Frequently Asked Questions (FAQ)

  1. Does WhatCable work on Intel Macs or Windows? No, WhatCable requires Apple Silicon (M1 or later) Macs running macOS 14 or later. Intel Macs use different Thunderbolt controllers that do not expose the necessary USB-PD and cable e-marker data through public macOS APIs. It is not available for Windows.

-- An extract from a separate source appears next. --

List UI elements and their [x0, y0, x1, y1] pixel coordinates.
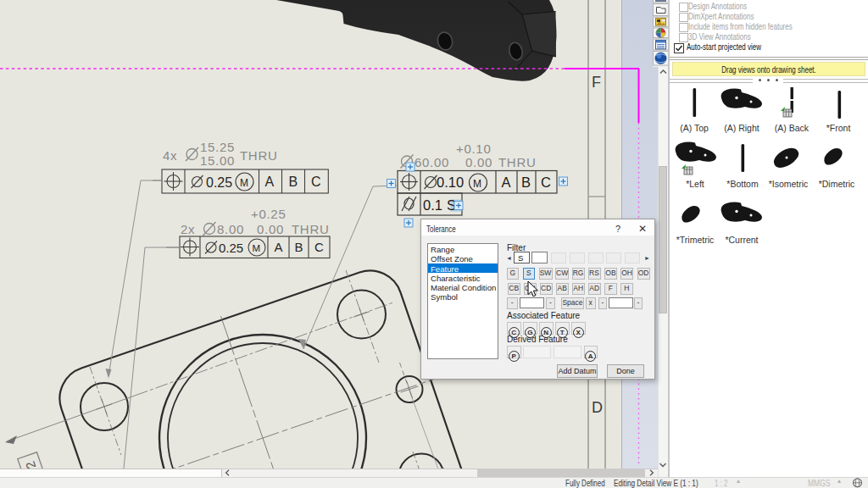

  2. Can WhatCable definitively detect a fake or counterfeit USB-C cable? Not definitively. WhatCable's "trust signals" feature flags e-marker data that violates the USB-PD specification (e.g., unregistered Vendor ID, reserved bit patterns). This indicates the cable is "worth investigating" or non-compliant, but is not a guaranteed test for counterfeits, as some non-certified cables may still function.
  3. Why does my USB-C cable show no e-marker data in WhatCable? Cheap USB 2.0 cables and most cables rated below 3A/60W are not required by the USB-C specification to have an e-marker chip. If a cable lacks this chip, there is no data for WhatCable to read and display. This is normal for basic, low-power charging cables.
  4. What is the difference between the free WhatCable app and WhatCable Pro? The free app provides core features: cable identification, bottleneck analysis, and device matching. WhatCable Pro (£4.99 one-time) unlocks 12 advanced features including live power metering, port health counters, full PD contract inspection, DisplayPort Alt Mode details, and raw VDO data for power users and professional diagnostics.
  5. Is WhatCable secure, and does it collect my data? According to the developer, WhatCable has no analytics, telemetry, or network calls. It reads only local IOKit data and does not "phone home." The app is open-source (MIT licensed), allowing its code and privacy claims to be publicly verified on GitHub.